Facemask/COVID-19-Induced Bias in Ocular Surface Investigations

Authors

Reza Rastmanesh
The American Physical Society, College Park, MD, USA.

Article Information

*Corresponding Author: Reza Rastmanesh, The American Physical Society, College Park, MD, USA.

Received Date: March 14, 2023
Accepted Date: June 16, 2023
Published Date: June 27, 2023

Citation: Reza Rastmanesh. (2023) “Facemask/COVID-19-Induced Bias in Ocular Surface Investigations”, Ophthalmology and Vision Care, 4(1); DOI: http;//doi.org/06.2023/1.1039.
Copyright: © 2023 Reza Rastmanesh. This is an open access article distributed under the Creative Commons Attribution License, which permits unrestricted use, distribution, and reproduction in any medium, provided the original work is properly cited.

 

Abstract

A broad array of questionnaires is used to measure dry eye symptoms [1]. The three mostly used dry eye specific instruments include ocular comfort index (OCI), ocular surface disease index (OSDI), and McMonnies questionnaire, originally developed by Johnson et al [2], Walt et al [3] and McConnies et al [4], respectively. According to the quality assessment by Khadke et al [1], OCI has been recommended as having the highest-quality patient-reported outcome instrument in terms of dry eye severity.

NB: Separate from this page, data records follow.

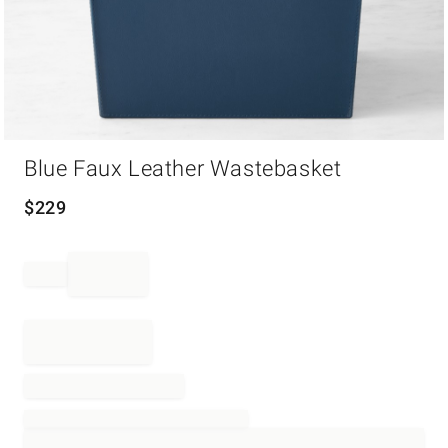
Item
Blue Faux Leather Wastebasket
1
of
1
$
229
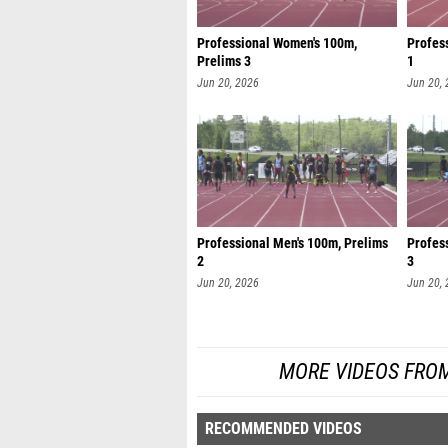
Professional Women's 100m,
Profes
Prelims 3
1
Jun 20, 2026
Jun 20,
Professional Men's 100m, Prelims
Profes
2
3
Jun 20, 2026
Jun 20,
MORE VIDEOS FROM
RECOMMENDED VIDEOS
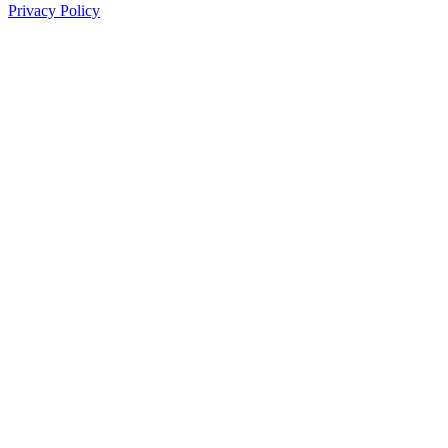
Privacy Policy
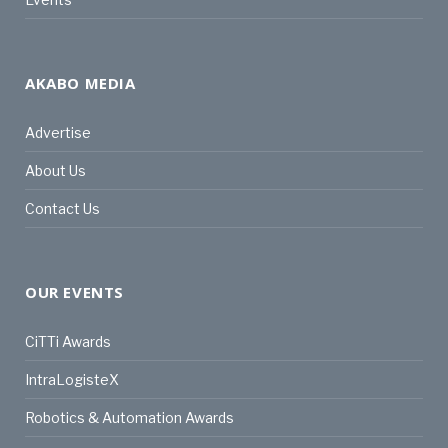
AKABO MEDIA
Advertise
About Us
Contact Us
OUR EVENTS
CiTTi Awards
IntraLogisteX
Robotics & Automation Awards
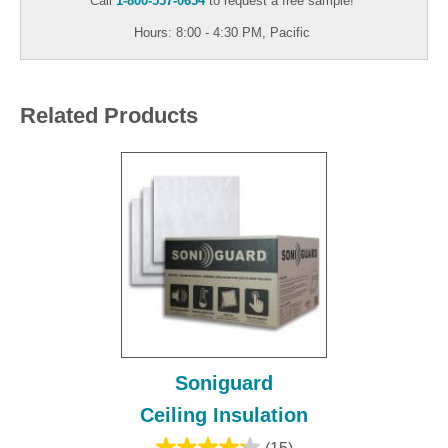
Call
1-800-557-0654
to request a free sample!
Hours: 8:00 - 4:30 PM, Pacific
Related Products
Soniguard
Ceiling Insulation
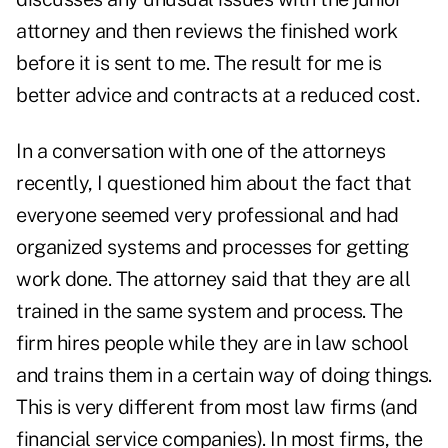
attorney and then reviews the finished work
before it is sent to me. The result for me is
better advice and contracts at a reduced cost.
In a conversation with one of the attorneys
recently, I questioned him about the fact that
everyone seemed very professional and had
organized systems and processes for getting
work done. The attorney said that they are all
trained in the same system and process. The
firm hires people while they are in law school
and trains them in a certain way of doing things.
This is very different from most law firms (and
financial service companies). In most firms, the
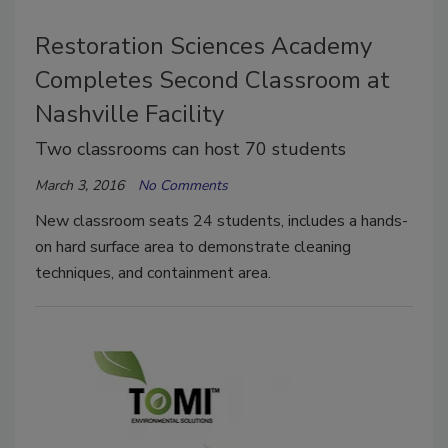
Restoration Sciences Academy
Completes Second Classroom at
Nashville Facility
Two classrooms can host 70 students
March 3, 2016
No Comments
New classroom seats 24 students, includes a hands-
on hard surface area to demonstrate cleaning
techniques, and containment area.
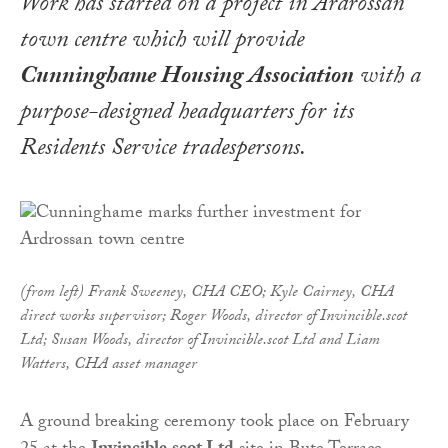
Work has started on a project in Ardrossan
town centre which will provide
Cunninghame Housing Association
with a
purpose-designed headquarters for its
Residents Service tradespersons.
(from left) Frank Sweeney, CHA CEO; Kyle Cairney, CHA
direct works supervisor; Roger Woods, director of Invincible.scot
Ltd; Susan Woods, director of Invincible.scot Ltd and Liam
Watters, CHA asset manager
A ground breaking ceremony took place on February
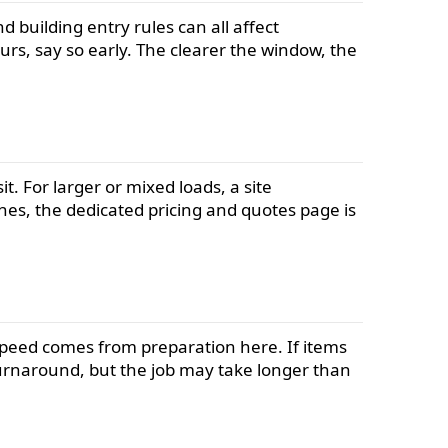
 building entry rules can all affect
rs, say so early. The clearer the window, the
. For larger or mixed loads, a site
es, the dedicated pricing and quotes page is
. Speed comes from preparation here. If items
k turnaround, but the job may take longer than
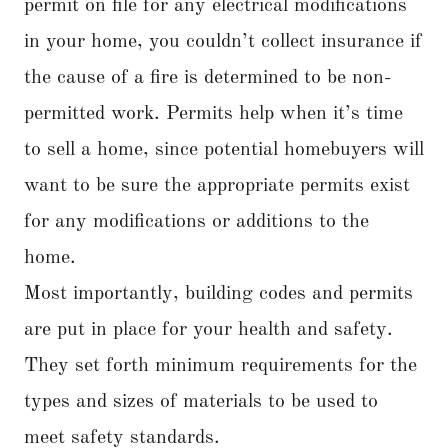
permit on file for any electrical modifications
in your home, you couldn’t collect insurance if
the cause of a fire is determined to be non-
permitted work. Permits help when it’s time
to sell a home, since potential homebuyers will
want to be sure the appropriate permits exist
for any modifications or additions to the
home.
Most importantly, building codes and permits
are put in place for your health and safety.
They set forth minimum requirements for the
types and sizes of materials to be used to
meet safety standards.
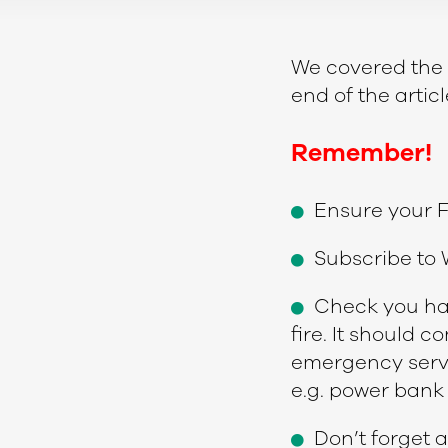
We covered the to
end of the arti
Remember!
Ensure your F
Subscribe to W
Check you hav
fire. It should c
emergency serv
e.g. power bank 
Don’t forget a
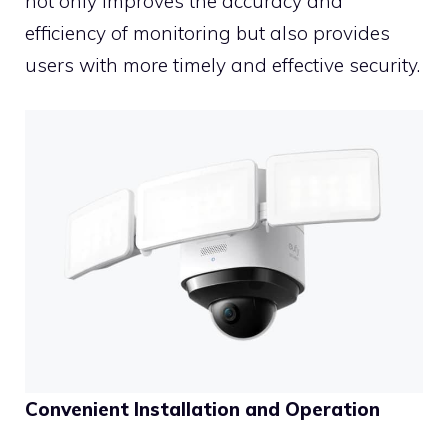
not only improves the accuracy and
efficiency of monitoring but also provides
users with more timely and effective security.
Convenient Installation and Operation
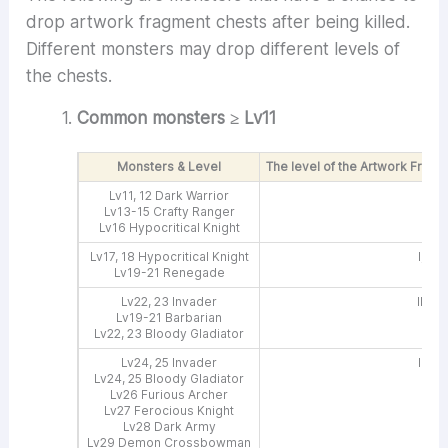
drop artwork fragment chests after being killed.
Different monsters may drop different levels of
the chests.
Common monsters ≥ Lv11
Monsters & Level
The level of the Artwork Frag
Lv11, 12 Dark Warrior
I
Lv13-15 Crafty Ranger
Lv16 Hypocritical Knight
Lv17, 18 Hypocritical Knight
I, IV
Lv19-21 Renegade
Lv22, 23 Invader
II, IV
Lv19-21 Barbarian
Lv22, 23 Bloody Gladiator
Lv24, 25 Invader
II, V
Lv24, 25 Bloody Gladiator
Lv26 Furious Archer
Lv27 Ferocious Knight
Lv28 Dark Army
Lv29 Demon Crossbowman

Keywords: eye symptoms; OCI; OSDI

Facemask/COVID-19-Induced Bias in Ophthalmological Investigations:

A broad array of questionnaires is used to measure dry eye symptoms [1]. The three mostly used dry eye specific instruments include ocular comfort index (OCI), ocular surface disease index (OSDI), and McMonnies questionnaire, originally developed by Johnson et al [2], Walt et al [3] and McConnies et al [4], respectively. According to the quality assessment by Khadke et al [1], OCI has been recommended as having the highest-quality patient-reported outcome instrument in terms of dry eye severity.

Since appearance of COVID-19, i.e., within two recent years, an increasing number of investigations have been carried out to measure dry eye symptoms and its severity in different disease settings. The majority of these studies have used OSDI as gold standard. The critical and neglected point is that facemask wearing negatively - directly or indirectly- affect the ocular surface and results in dry eye creation or worsening pre-existing eye dryness per se [5]. This clearly produces a bias that should be separately taken into account when analyzing data in an attempt to segregate facemask-induced eye dryness form other types of dry eye.

Future studies investigating the relationship between dry eye and other settings (such as (i) disease settings [like Sjogren syndrome, diabetes, etc.], (ii) gender-specific differences, (iii) treatment settings, (iv) prevention settings, and (v) relationship settings)]), should critically consider the importance of choosing a proper dry eye specific instrument based on the primary outcome of interest. For instance, in some settings, it is equally important to use a questionnaire to monitor diurnal and symptoms changes over long period of times. In such cases, it is critical to decide which tool is the most suitable for a particular application based on its efficiency/validity in that domain/setting.

There is urgent need to modify currently used ocular surface questionnaires, because dry eye is associated with many other medical conditions. There is also an urgent need to develop and validate a specific questionnaire to quantify facemask-induced dry eye to be used in COVID-19 pandemic. This might facilitate the discovery of better preventive measures and therapeutic agents for the management of dry eye symptoms based on the setting and characteristics of the target disease.

I hope that this letter will trigger an enthusiasm for development of novel tools to measure eye dryness quantitatively in real world settings during the COVID-19 pandemic. This letter has implications for the contemporary clinical trials, for extrapolation of retrospective/prospective data in different settings, revisiting the criteria of quality assessment, and re-interpretation of previous results. There are also implications for dry mouth since a similar scenario applies to dry mouth and ageusia/dysgeusia/amblygeustia during COVID-19 pandemic.

Conflict of interest: Author has no competing or conflict of interest.